When he first saw White playing him, he was struck by the actor’s method. “His performance was completely from the inside out, not just picking elements and wearing them like clothes,” he said. “It’s a original performance, but nevertheless it deeply corresponds to my story and myself.” He saw it as something similar to his own way to songwriting – to writing about people whose lives differ so greatly from his own. “You have to find the part of them that is part of you.”
More disconcerting was the way the film pushed him to reexamine hard phases in his own life. The reconstruction of his grandparents’ home in Freehold, New Jersey – a house he once described as “the greatest and saddest sanctuary I’ve ever known” was strange; Springsteen explained how often he visited the home in his dreams. “So, to be in that house again … it was remarkable, and very beautiful.”

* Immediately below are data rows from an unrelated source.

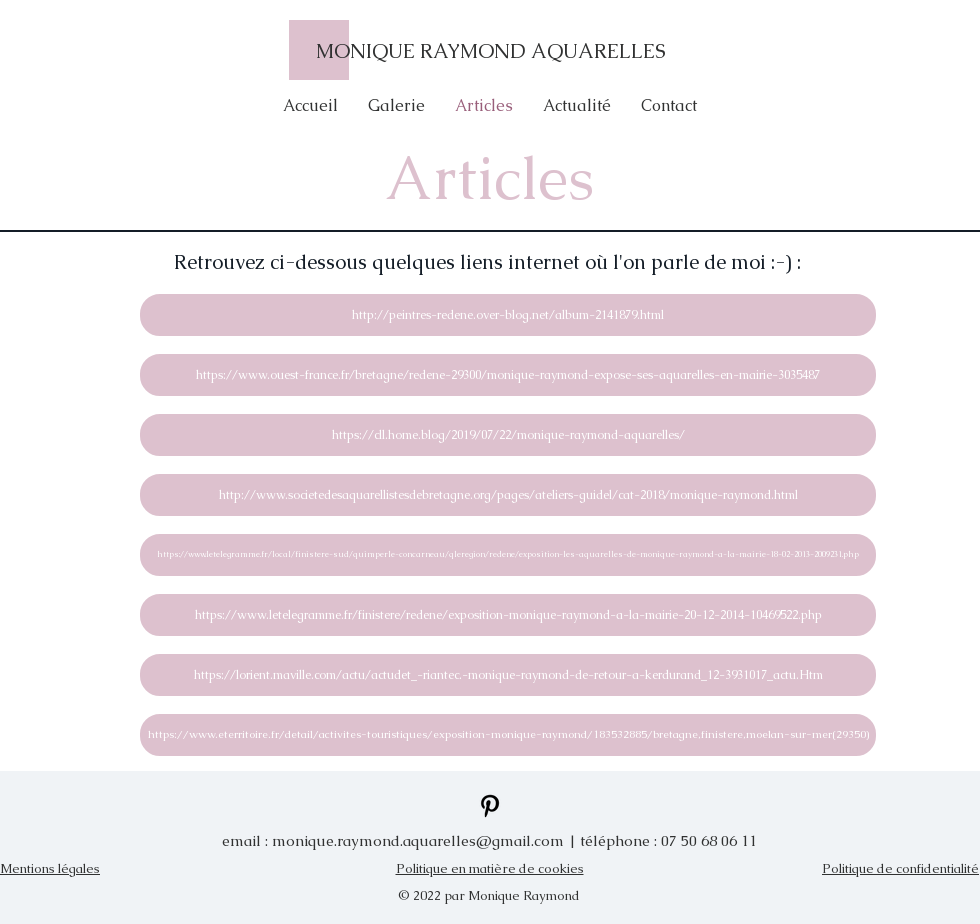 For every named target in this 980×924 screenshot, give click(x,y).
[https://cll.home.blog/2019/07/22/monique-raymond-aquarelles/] (508, 435)
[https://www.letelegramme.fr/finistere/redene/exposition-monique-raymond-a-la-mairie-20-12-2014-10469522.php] (508, 615)
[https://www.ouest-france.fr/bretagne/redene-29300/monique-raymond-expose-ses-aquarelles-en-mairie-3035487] (508, 375)
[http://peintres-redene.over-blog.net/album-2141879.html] (508, 315)
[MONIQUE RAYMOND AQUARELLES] (490, 50)
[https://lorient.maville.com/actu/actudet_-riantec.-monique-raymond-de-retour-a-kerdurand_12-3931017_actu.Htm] (508, 675)
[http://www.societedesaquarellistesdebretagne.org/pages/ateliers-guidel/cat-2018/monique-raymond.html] (508, 495)
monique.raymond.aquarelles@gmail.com (418, 840)
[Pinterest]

Similarly, it was “a very impactful thing” to see Stephen Graham as his father – capturing his turbulent early years, when he endured unidentified mental health issues and drank heavily, and the fragility and kindness of his later years.
Springsteen recounted watching an early screening in the attendance of his sister, who grasped his hand throughout. Just a year younger than her brother, “she remembered everything”. At the end, she looked at him and said: “Isn’t it marvelous that we have that?”
There was an parallel, perhaps, of the sensation Springsteen hopes to give his own audiences through his live shows. “You establish an ideal world for three hours,” he addressed the select group before him last night. “It’s not a imaginary place. It’s a very plausible world. It has all the beautiful and awful parts of life … But with luck there’s an element of elevation that my audience carries away. And with luck it lingers in their minds for as long as they need it.”